- Branche
- Unterrichtswesen
- Geschlecht
- weiblich
- Rechtliche Grundlage
- Art. 8 Bundesverfassung • andere
- Rechtliche Schlüsselwörter
- Lohngleichheit • Arbeitsbewertung
- Arbeitsverhältnis
- öffentlich-rechtlich
- Entscheide
- 1 Entscheid 1992
- Rechtskraft
- ja
Lohngleichheit und richterliche Prüfungspflicht bei geschlechtsbezogener Lohndiskriminierung
Kurzzusammenfassung
Im Entscheid BGE 118 Ia 35 vom 14. Februar 1992 beurteilte das Bundesgericht eine behauptete Lohndiskriminierung einer Berufsberaterin im Kanton Solothurn.

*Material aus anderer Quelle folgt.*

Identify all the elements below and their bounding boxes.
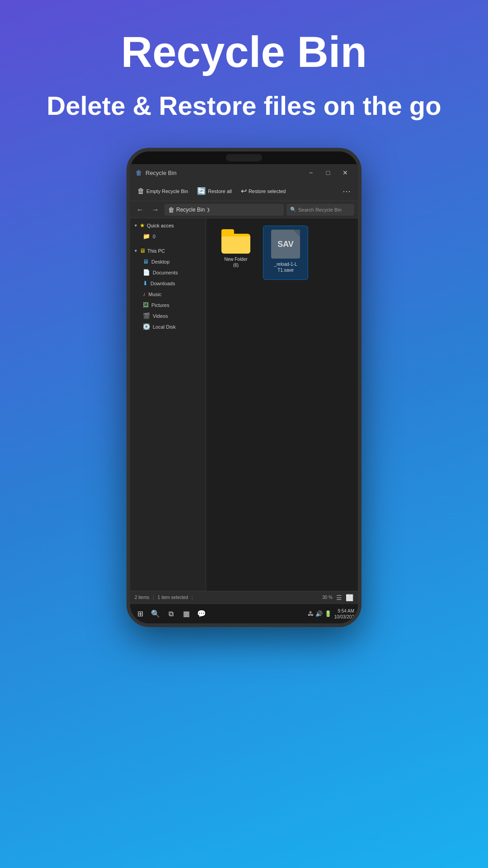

Die Beschwerdeführerin war im Vergleich zu männlichen Kollegen in eine tiefere Lohnklasse eingestuft worden und verlangte eine Nachzahlung wegen Verletzung des Anspruchs auf gleichen Lohn für gleichwertige Arbeit.
Das Verwaltungsgericht des Kantons Solothurn hatte die unterschiedliche Entlöhnung mit objektiven Kriterien wie Berufserfahrung gerechtfertigt und die Klage abgewiesen.
Das Bundesgericht hob den Entscheid auf und hielt fest, dass Gerichte bei Lohngleichheitsklagen eine minimale richterliche Prüfungspflicht trifft. Sie müssen den Sachverhalt ausreichend abklären und dürfen sich nicht auf einen zu engen Vergleich einzelner Personen beschränken.
Im konkreten Fall hätte das Verwaltungsgericht zusätzlich weitere Berufsberaterinnen in den Vergleich einbeziehen müssen, um zu prüfen, ob die geltend gemachten objektiven Kriterien tatsächlich geschlechtsneutral angewandt wurden.
Durch die ungenügende Prüfung verletzte das kantonale Gericht sowohl den Anspruch auf rechtliches Gehör als auch den verfassungsmässigen Anspruch auf gleichen Lohn für gleichwertige Arbeit.
Bedeutung im Kontext des Gleichstellungsgesetzes
Der Entscheid gehört zu den grundlegenden Leitentscheiden zur Lohngleichheit und beeinflusste später die Anwendung des Gleichstellungsgesetzes wesentlich. Das Bundesgericht stärkte die gerichtliche Pflicht zur aktiven Sachverhaltsabklärung bei behaupteter geschlechtsbezogener Lohndiskriminierung.
Praxisrelevant ist insbesondere die Erkenntnis, dass Lohndiskriminierung häufig nicht anhand eines isolierten Einzelvergleichs beurteilt werden kann. Vielmehr muss die gesamte Entlöhnungspraxis betrachtet werden, um strukturelle Benachteiligungen von Frauen erkennen zu können.
Der Entscheid verdeutlicht zudem die Beweisschwierigkeiten betroffener Arbeitnehmerinnen und begründet daraus erhöhte gerichtliche Abklärungspflichten. Diese Überlegungen wurden später im Gleichstellungsgesetz, insbesondere bei den Beweiserleichterungen nach Art. 6 GlG, weiterentwickelt.
BGE 118 Ia 35 bildet damit einen wichtigen Ausgangspunkt für die heutige Rechtsprechung zur Lohngleichheit und zum Schutz vor indirekter geschlechtsbezogener Diskriminierung im Arbeitsverhältnis.